Bangladesh recebe primeiro combustível para reator nuclear

DHAKA, Bangladesh – Bangladesh recebeu na quinta-feira o primeiro carregamento de urânio da Rússia para abastecer a única usina nuclear do país, ainda em construção por Moscou. Uma vez concluída, espera-se que a central impulsione a rede nacional do Bangladesh e ajude a economia crescente do país do Sul da Ásia.

A central eléctrica de Rooppur produzirá 2.400 megawatts de electricidade – abastecendo cerca de 15 milhões de famílias – quando a instalação de unidades gémeas estiver totalmente operacional. A usina está sendo construída pela Rosatom, a empresa estatal de energia nuclear da Rússia. Moscovo financiou a construção com um empréstimo de 11,38 mil milhões de dólares, a ser pago ao longo de duas décadas, a partir de 2027.

Assim que Rooppur iniciar a produção, Bangladesh se juntará a mais de 30 países que operam reatores nucleares.

O urânio, que chegou a Bangladesh no final do mês passado, foi entregue às autoridades numa cerimónia em Ishwardi, onde está localizada a central, no distrito de Pabna, no norte, na quinta-feira.
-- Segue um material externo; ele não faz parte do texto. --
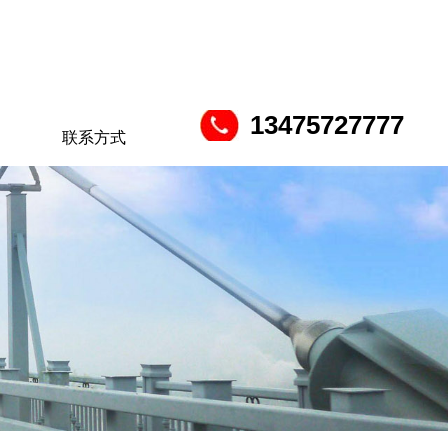
13475727777
联系方式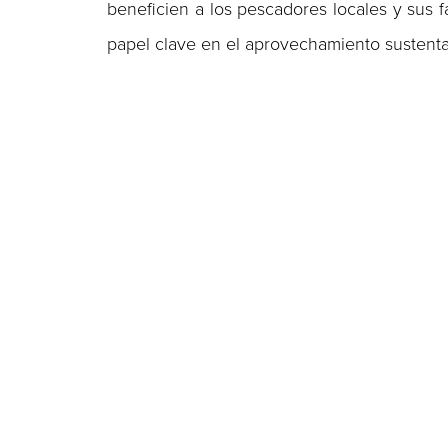
beneficien a los pescadores locales y sus 
papel clave en el aprovechamiento sustenta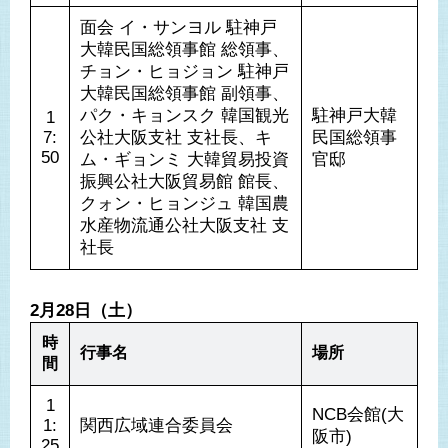
面会 イ・サンヨル 駐神戸
大韓民国総領事館 総領事、
チョン・ヒョジョン 駐神戸
大韓民国総領事館 副領事、
パク・キョンスク 韓国観光
駐神戸大韓
1
7:
公社大阪支社 支社長、キ
民国総領事
50
ム・ギョンミ 大韓貿易投資
官邸
振興公社大阪貿易館 館長、
クォン・ヒョンジュ 韓国農
水産物流通公社大阪支社 支
社長
2月28日（土）
時
行事名
場所
間
1
NCB会館(大
1:
関西広域連合委員会
阪市)
25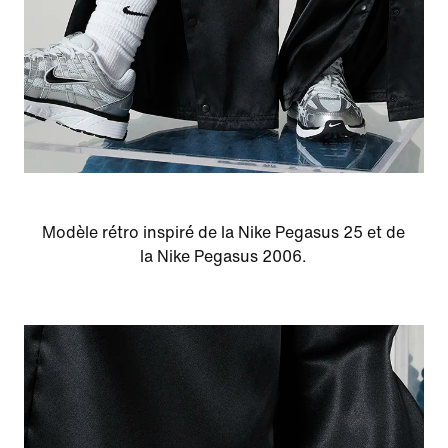
Modèle rétro inspiré de la Nike Pegasus 25 et de
la Nike Pegasus 2006.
A primeira-ministra de Bangladesh, Sheikh Hasina, e o presidente russo, Vladimir Putin, participaram da cerimônia – ambos por videoconferência.

Putin disse que a usina cobrirá cerca de 10% do consumo de energia de Bangladesh quando for lançada. Ele disse que mais de 20 mil pessoas trabalharam em sua construção e que mais de 1 mil pessoas foram treinadas para operá-la.

Começa a 2ª liberação de água de Fukushima

TÓQUIO – A usina nuclear de Fukushima, no Japão, disse que começou a liberar um segundo lote de águas residuais radioativas tratadas no mar na quinta-feira, depois que a primeira rodada de descargas terminou sem problemas.

A operadora da usina Tokyo Electric Power Company Holdings disse que os trabalhadores ativaram bombas para diluir a água tratada com grandes quantidades de água do mar, enviando lentamente a mistura para o oceano através de um túnel submarino para uma liberação offshore.

As descargas de águas residuais, que deverão continuar durante décadas, têm sido fortemente contestadas por grupos de pescadores e países vizinhos, incluindo a Coreia do Sul, onde centenas de pessoas organizaram manifestações de protesto. A China proibiu todas as importações de frutos do mar japoneses, prejudicando gravemente os produtores e exportadores japoneses de frutos do mar.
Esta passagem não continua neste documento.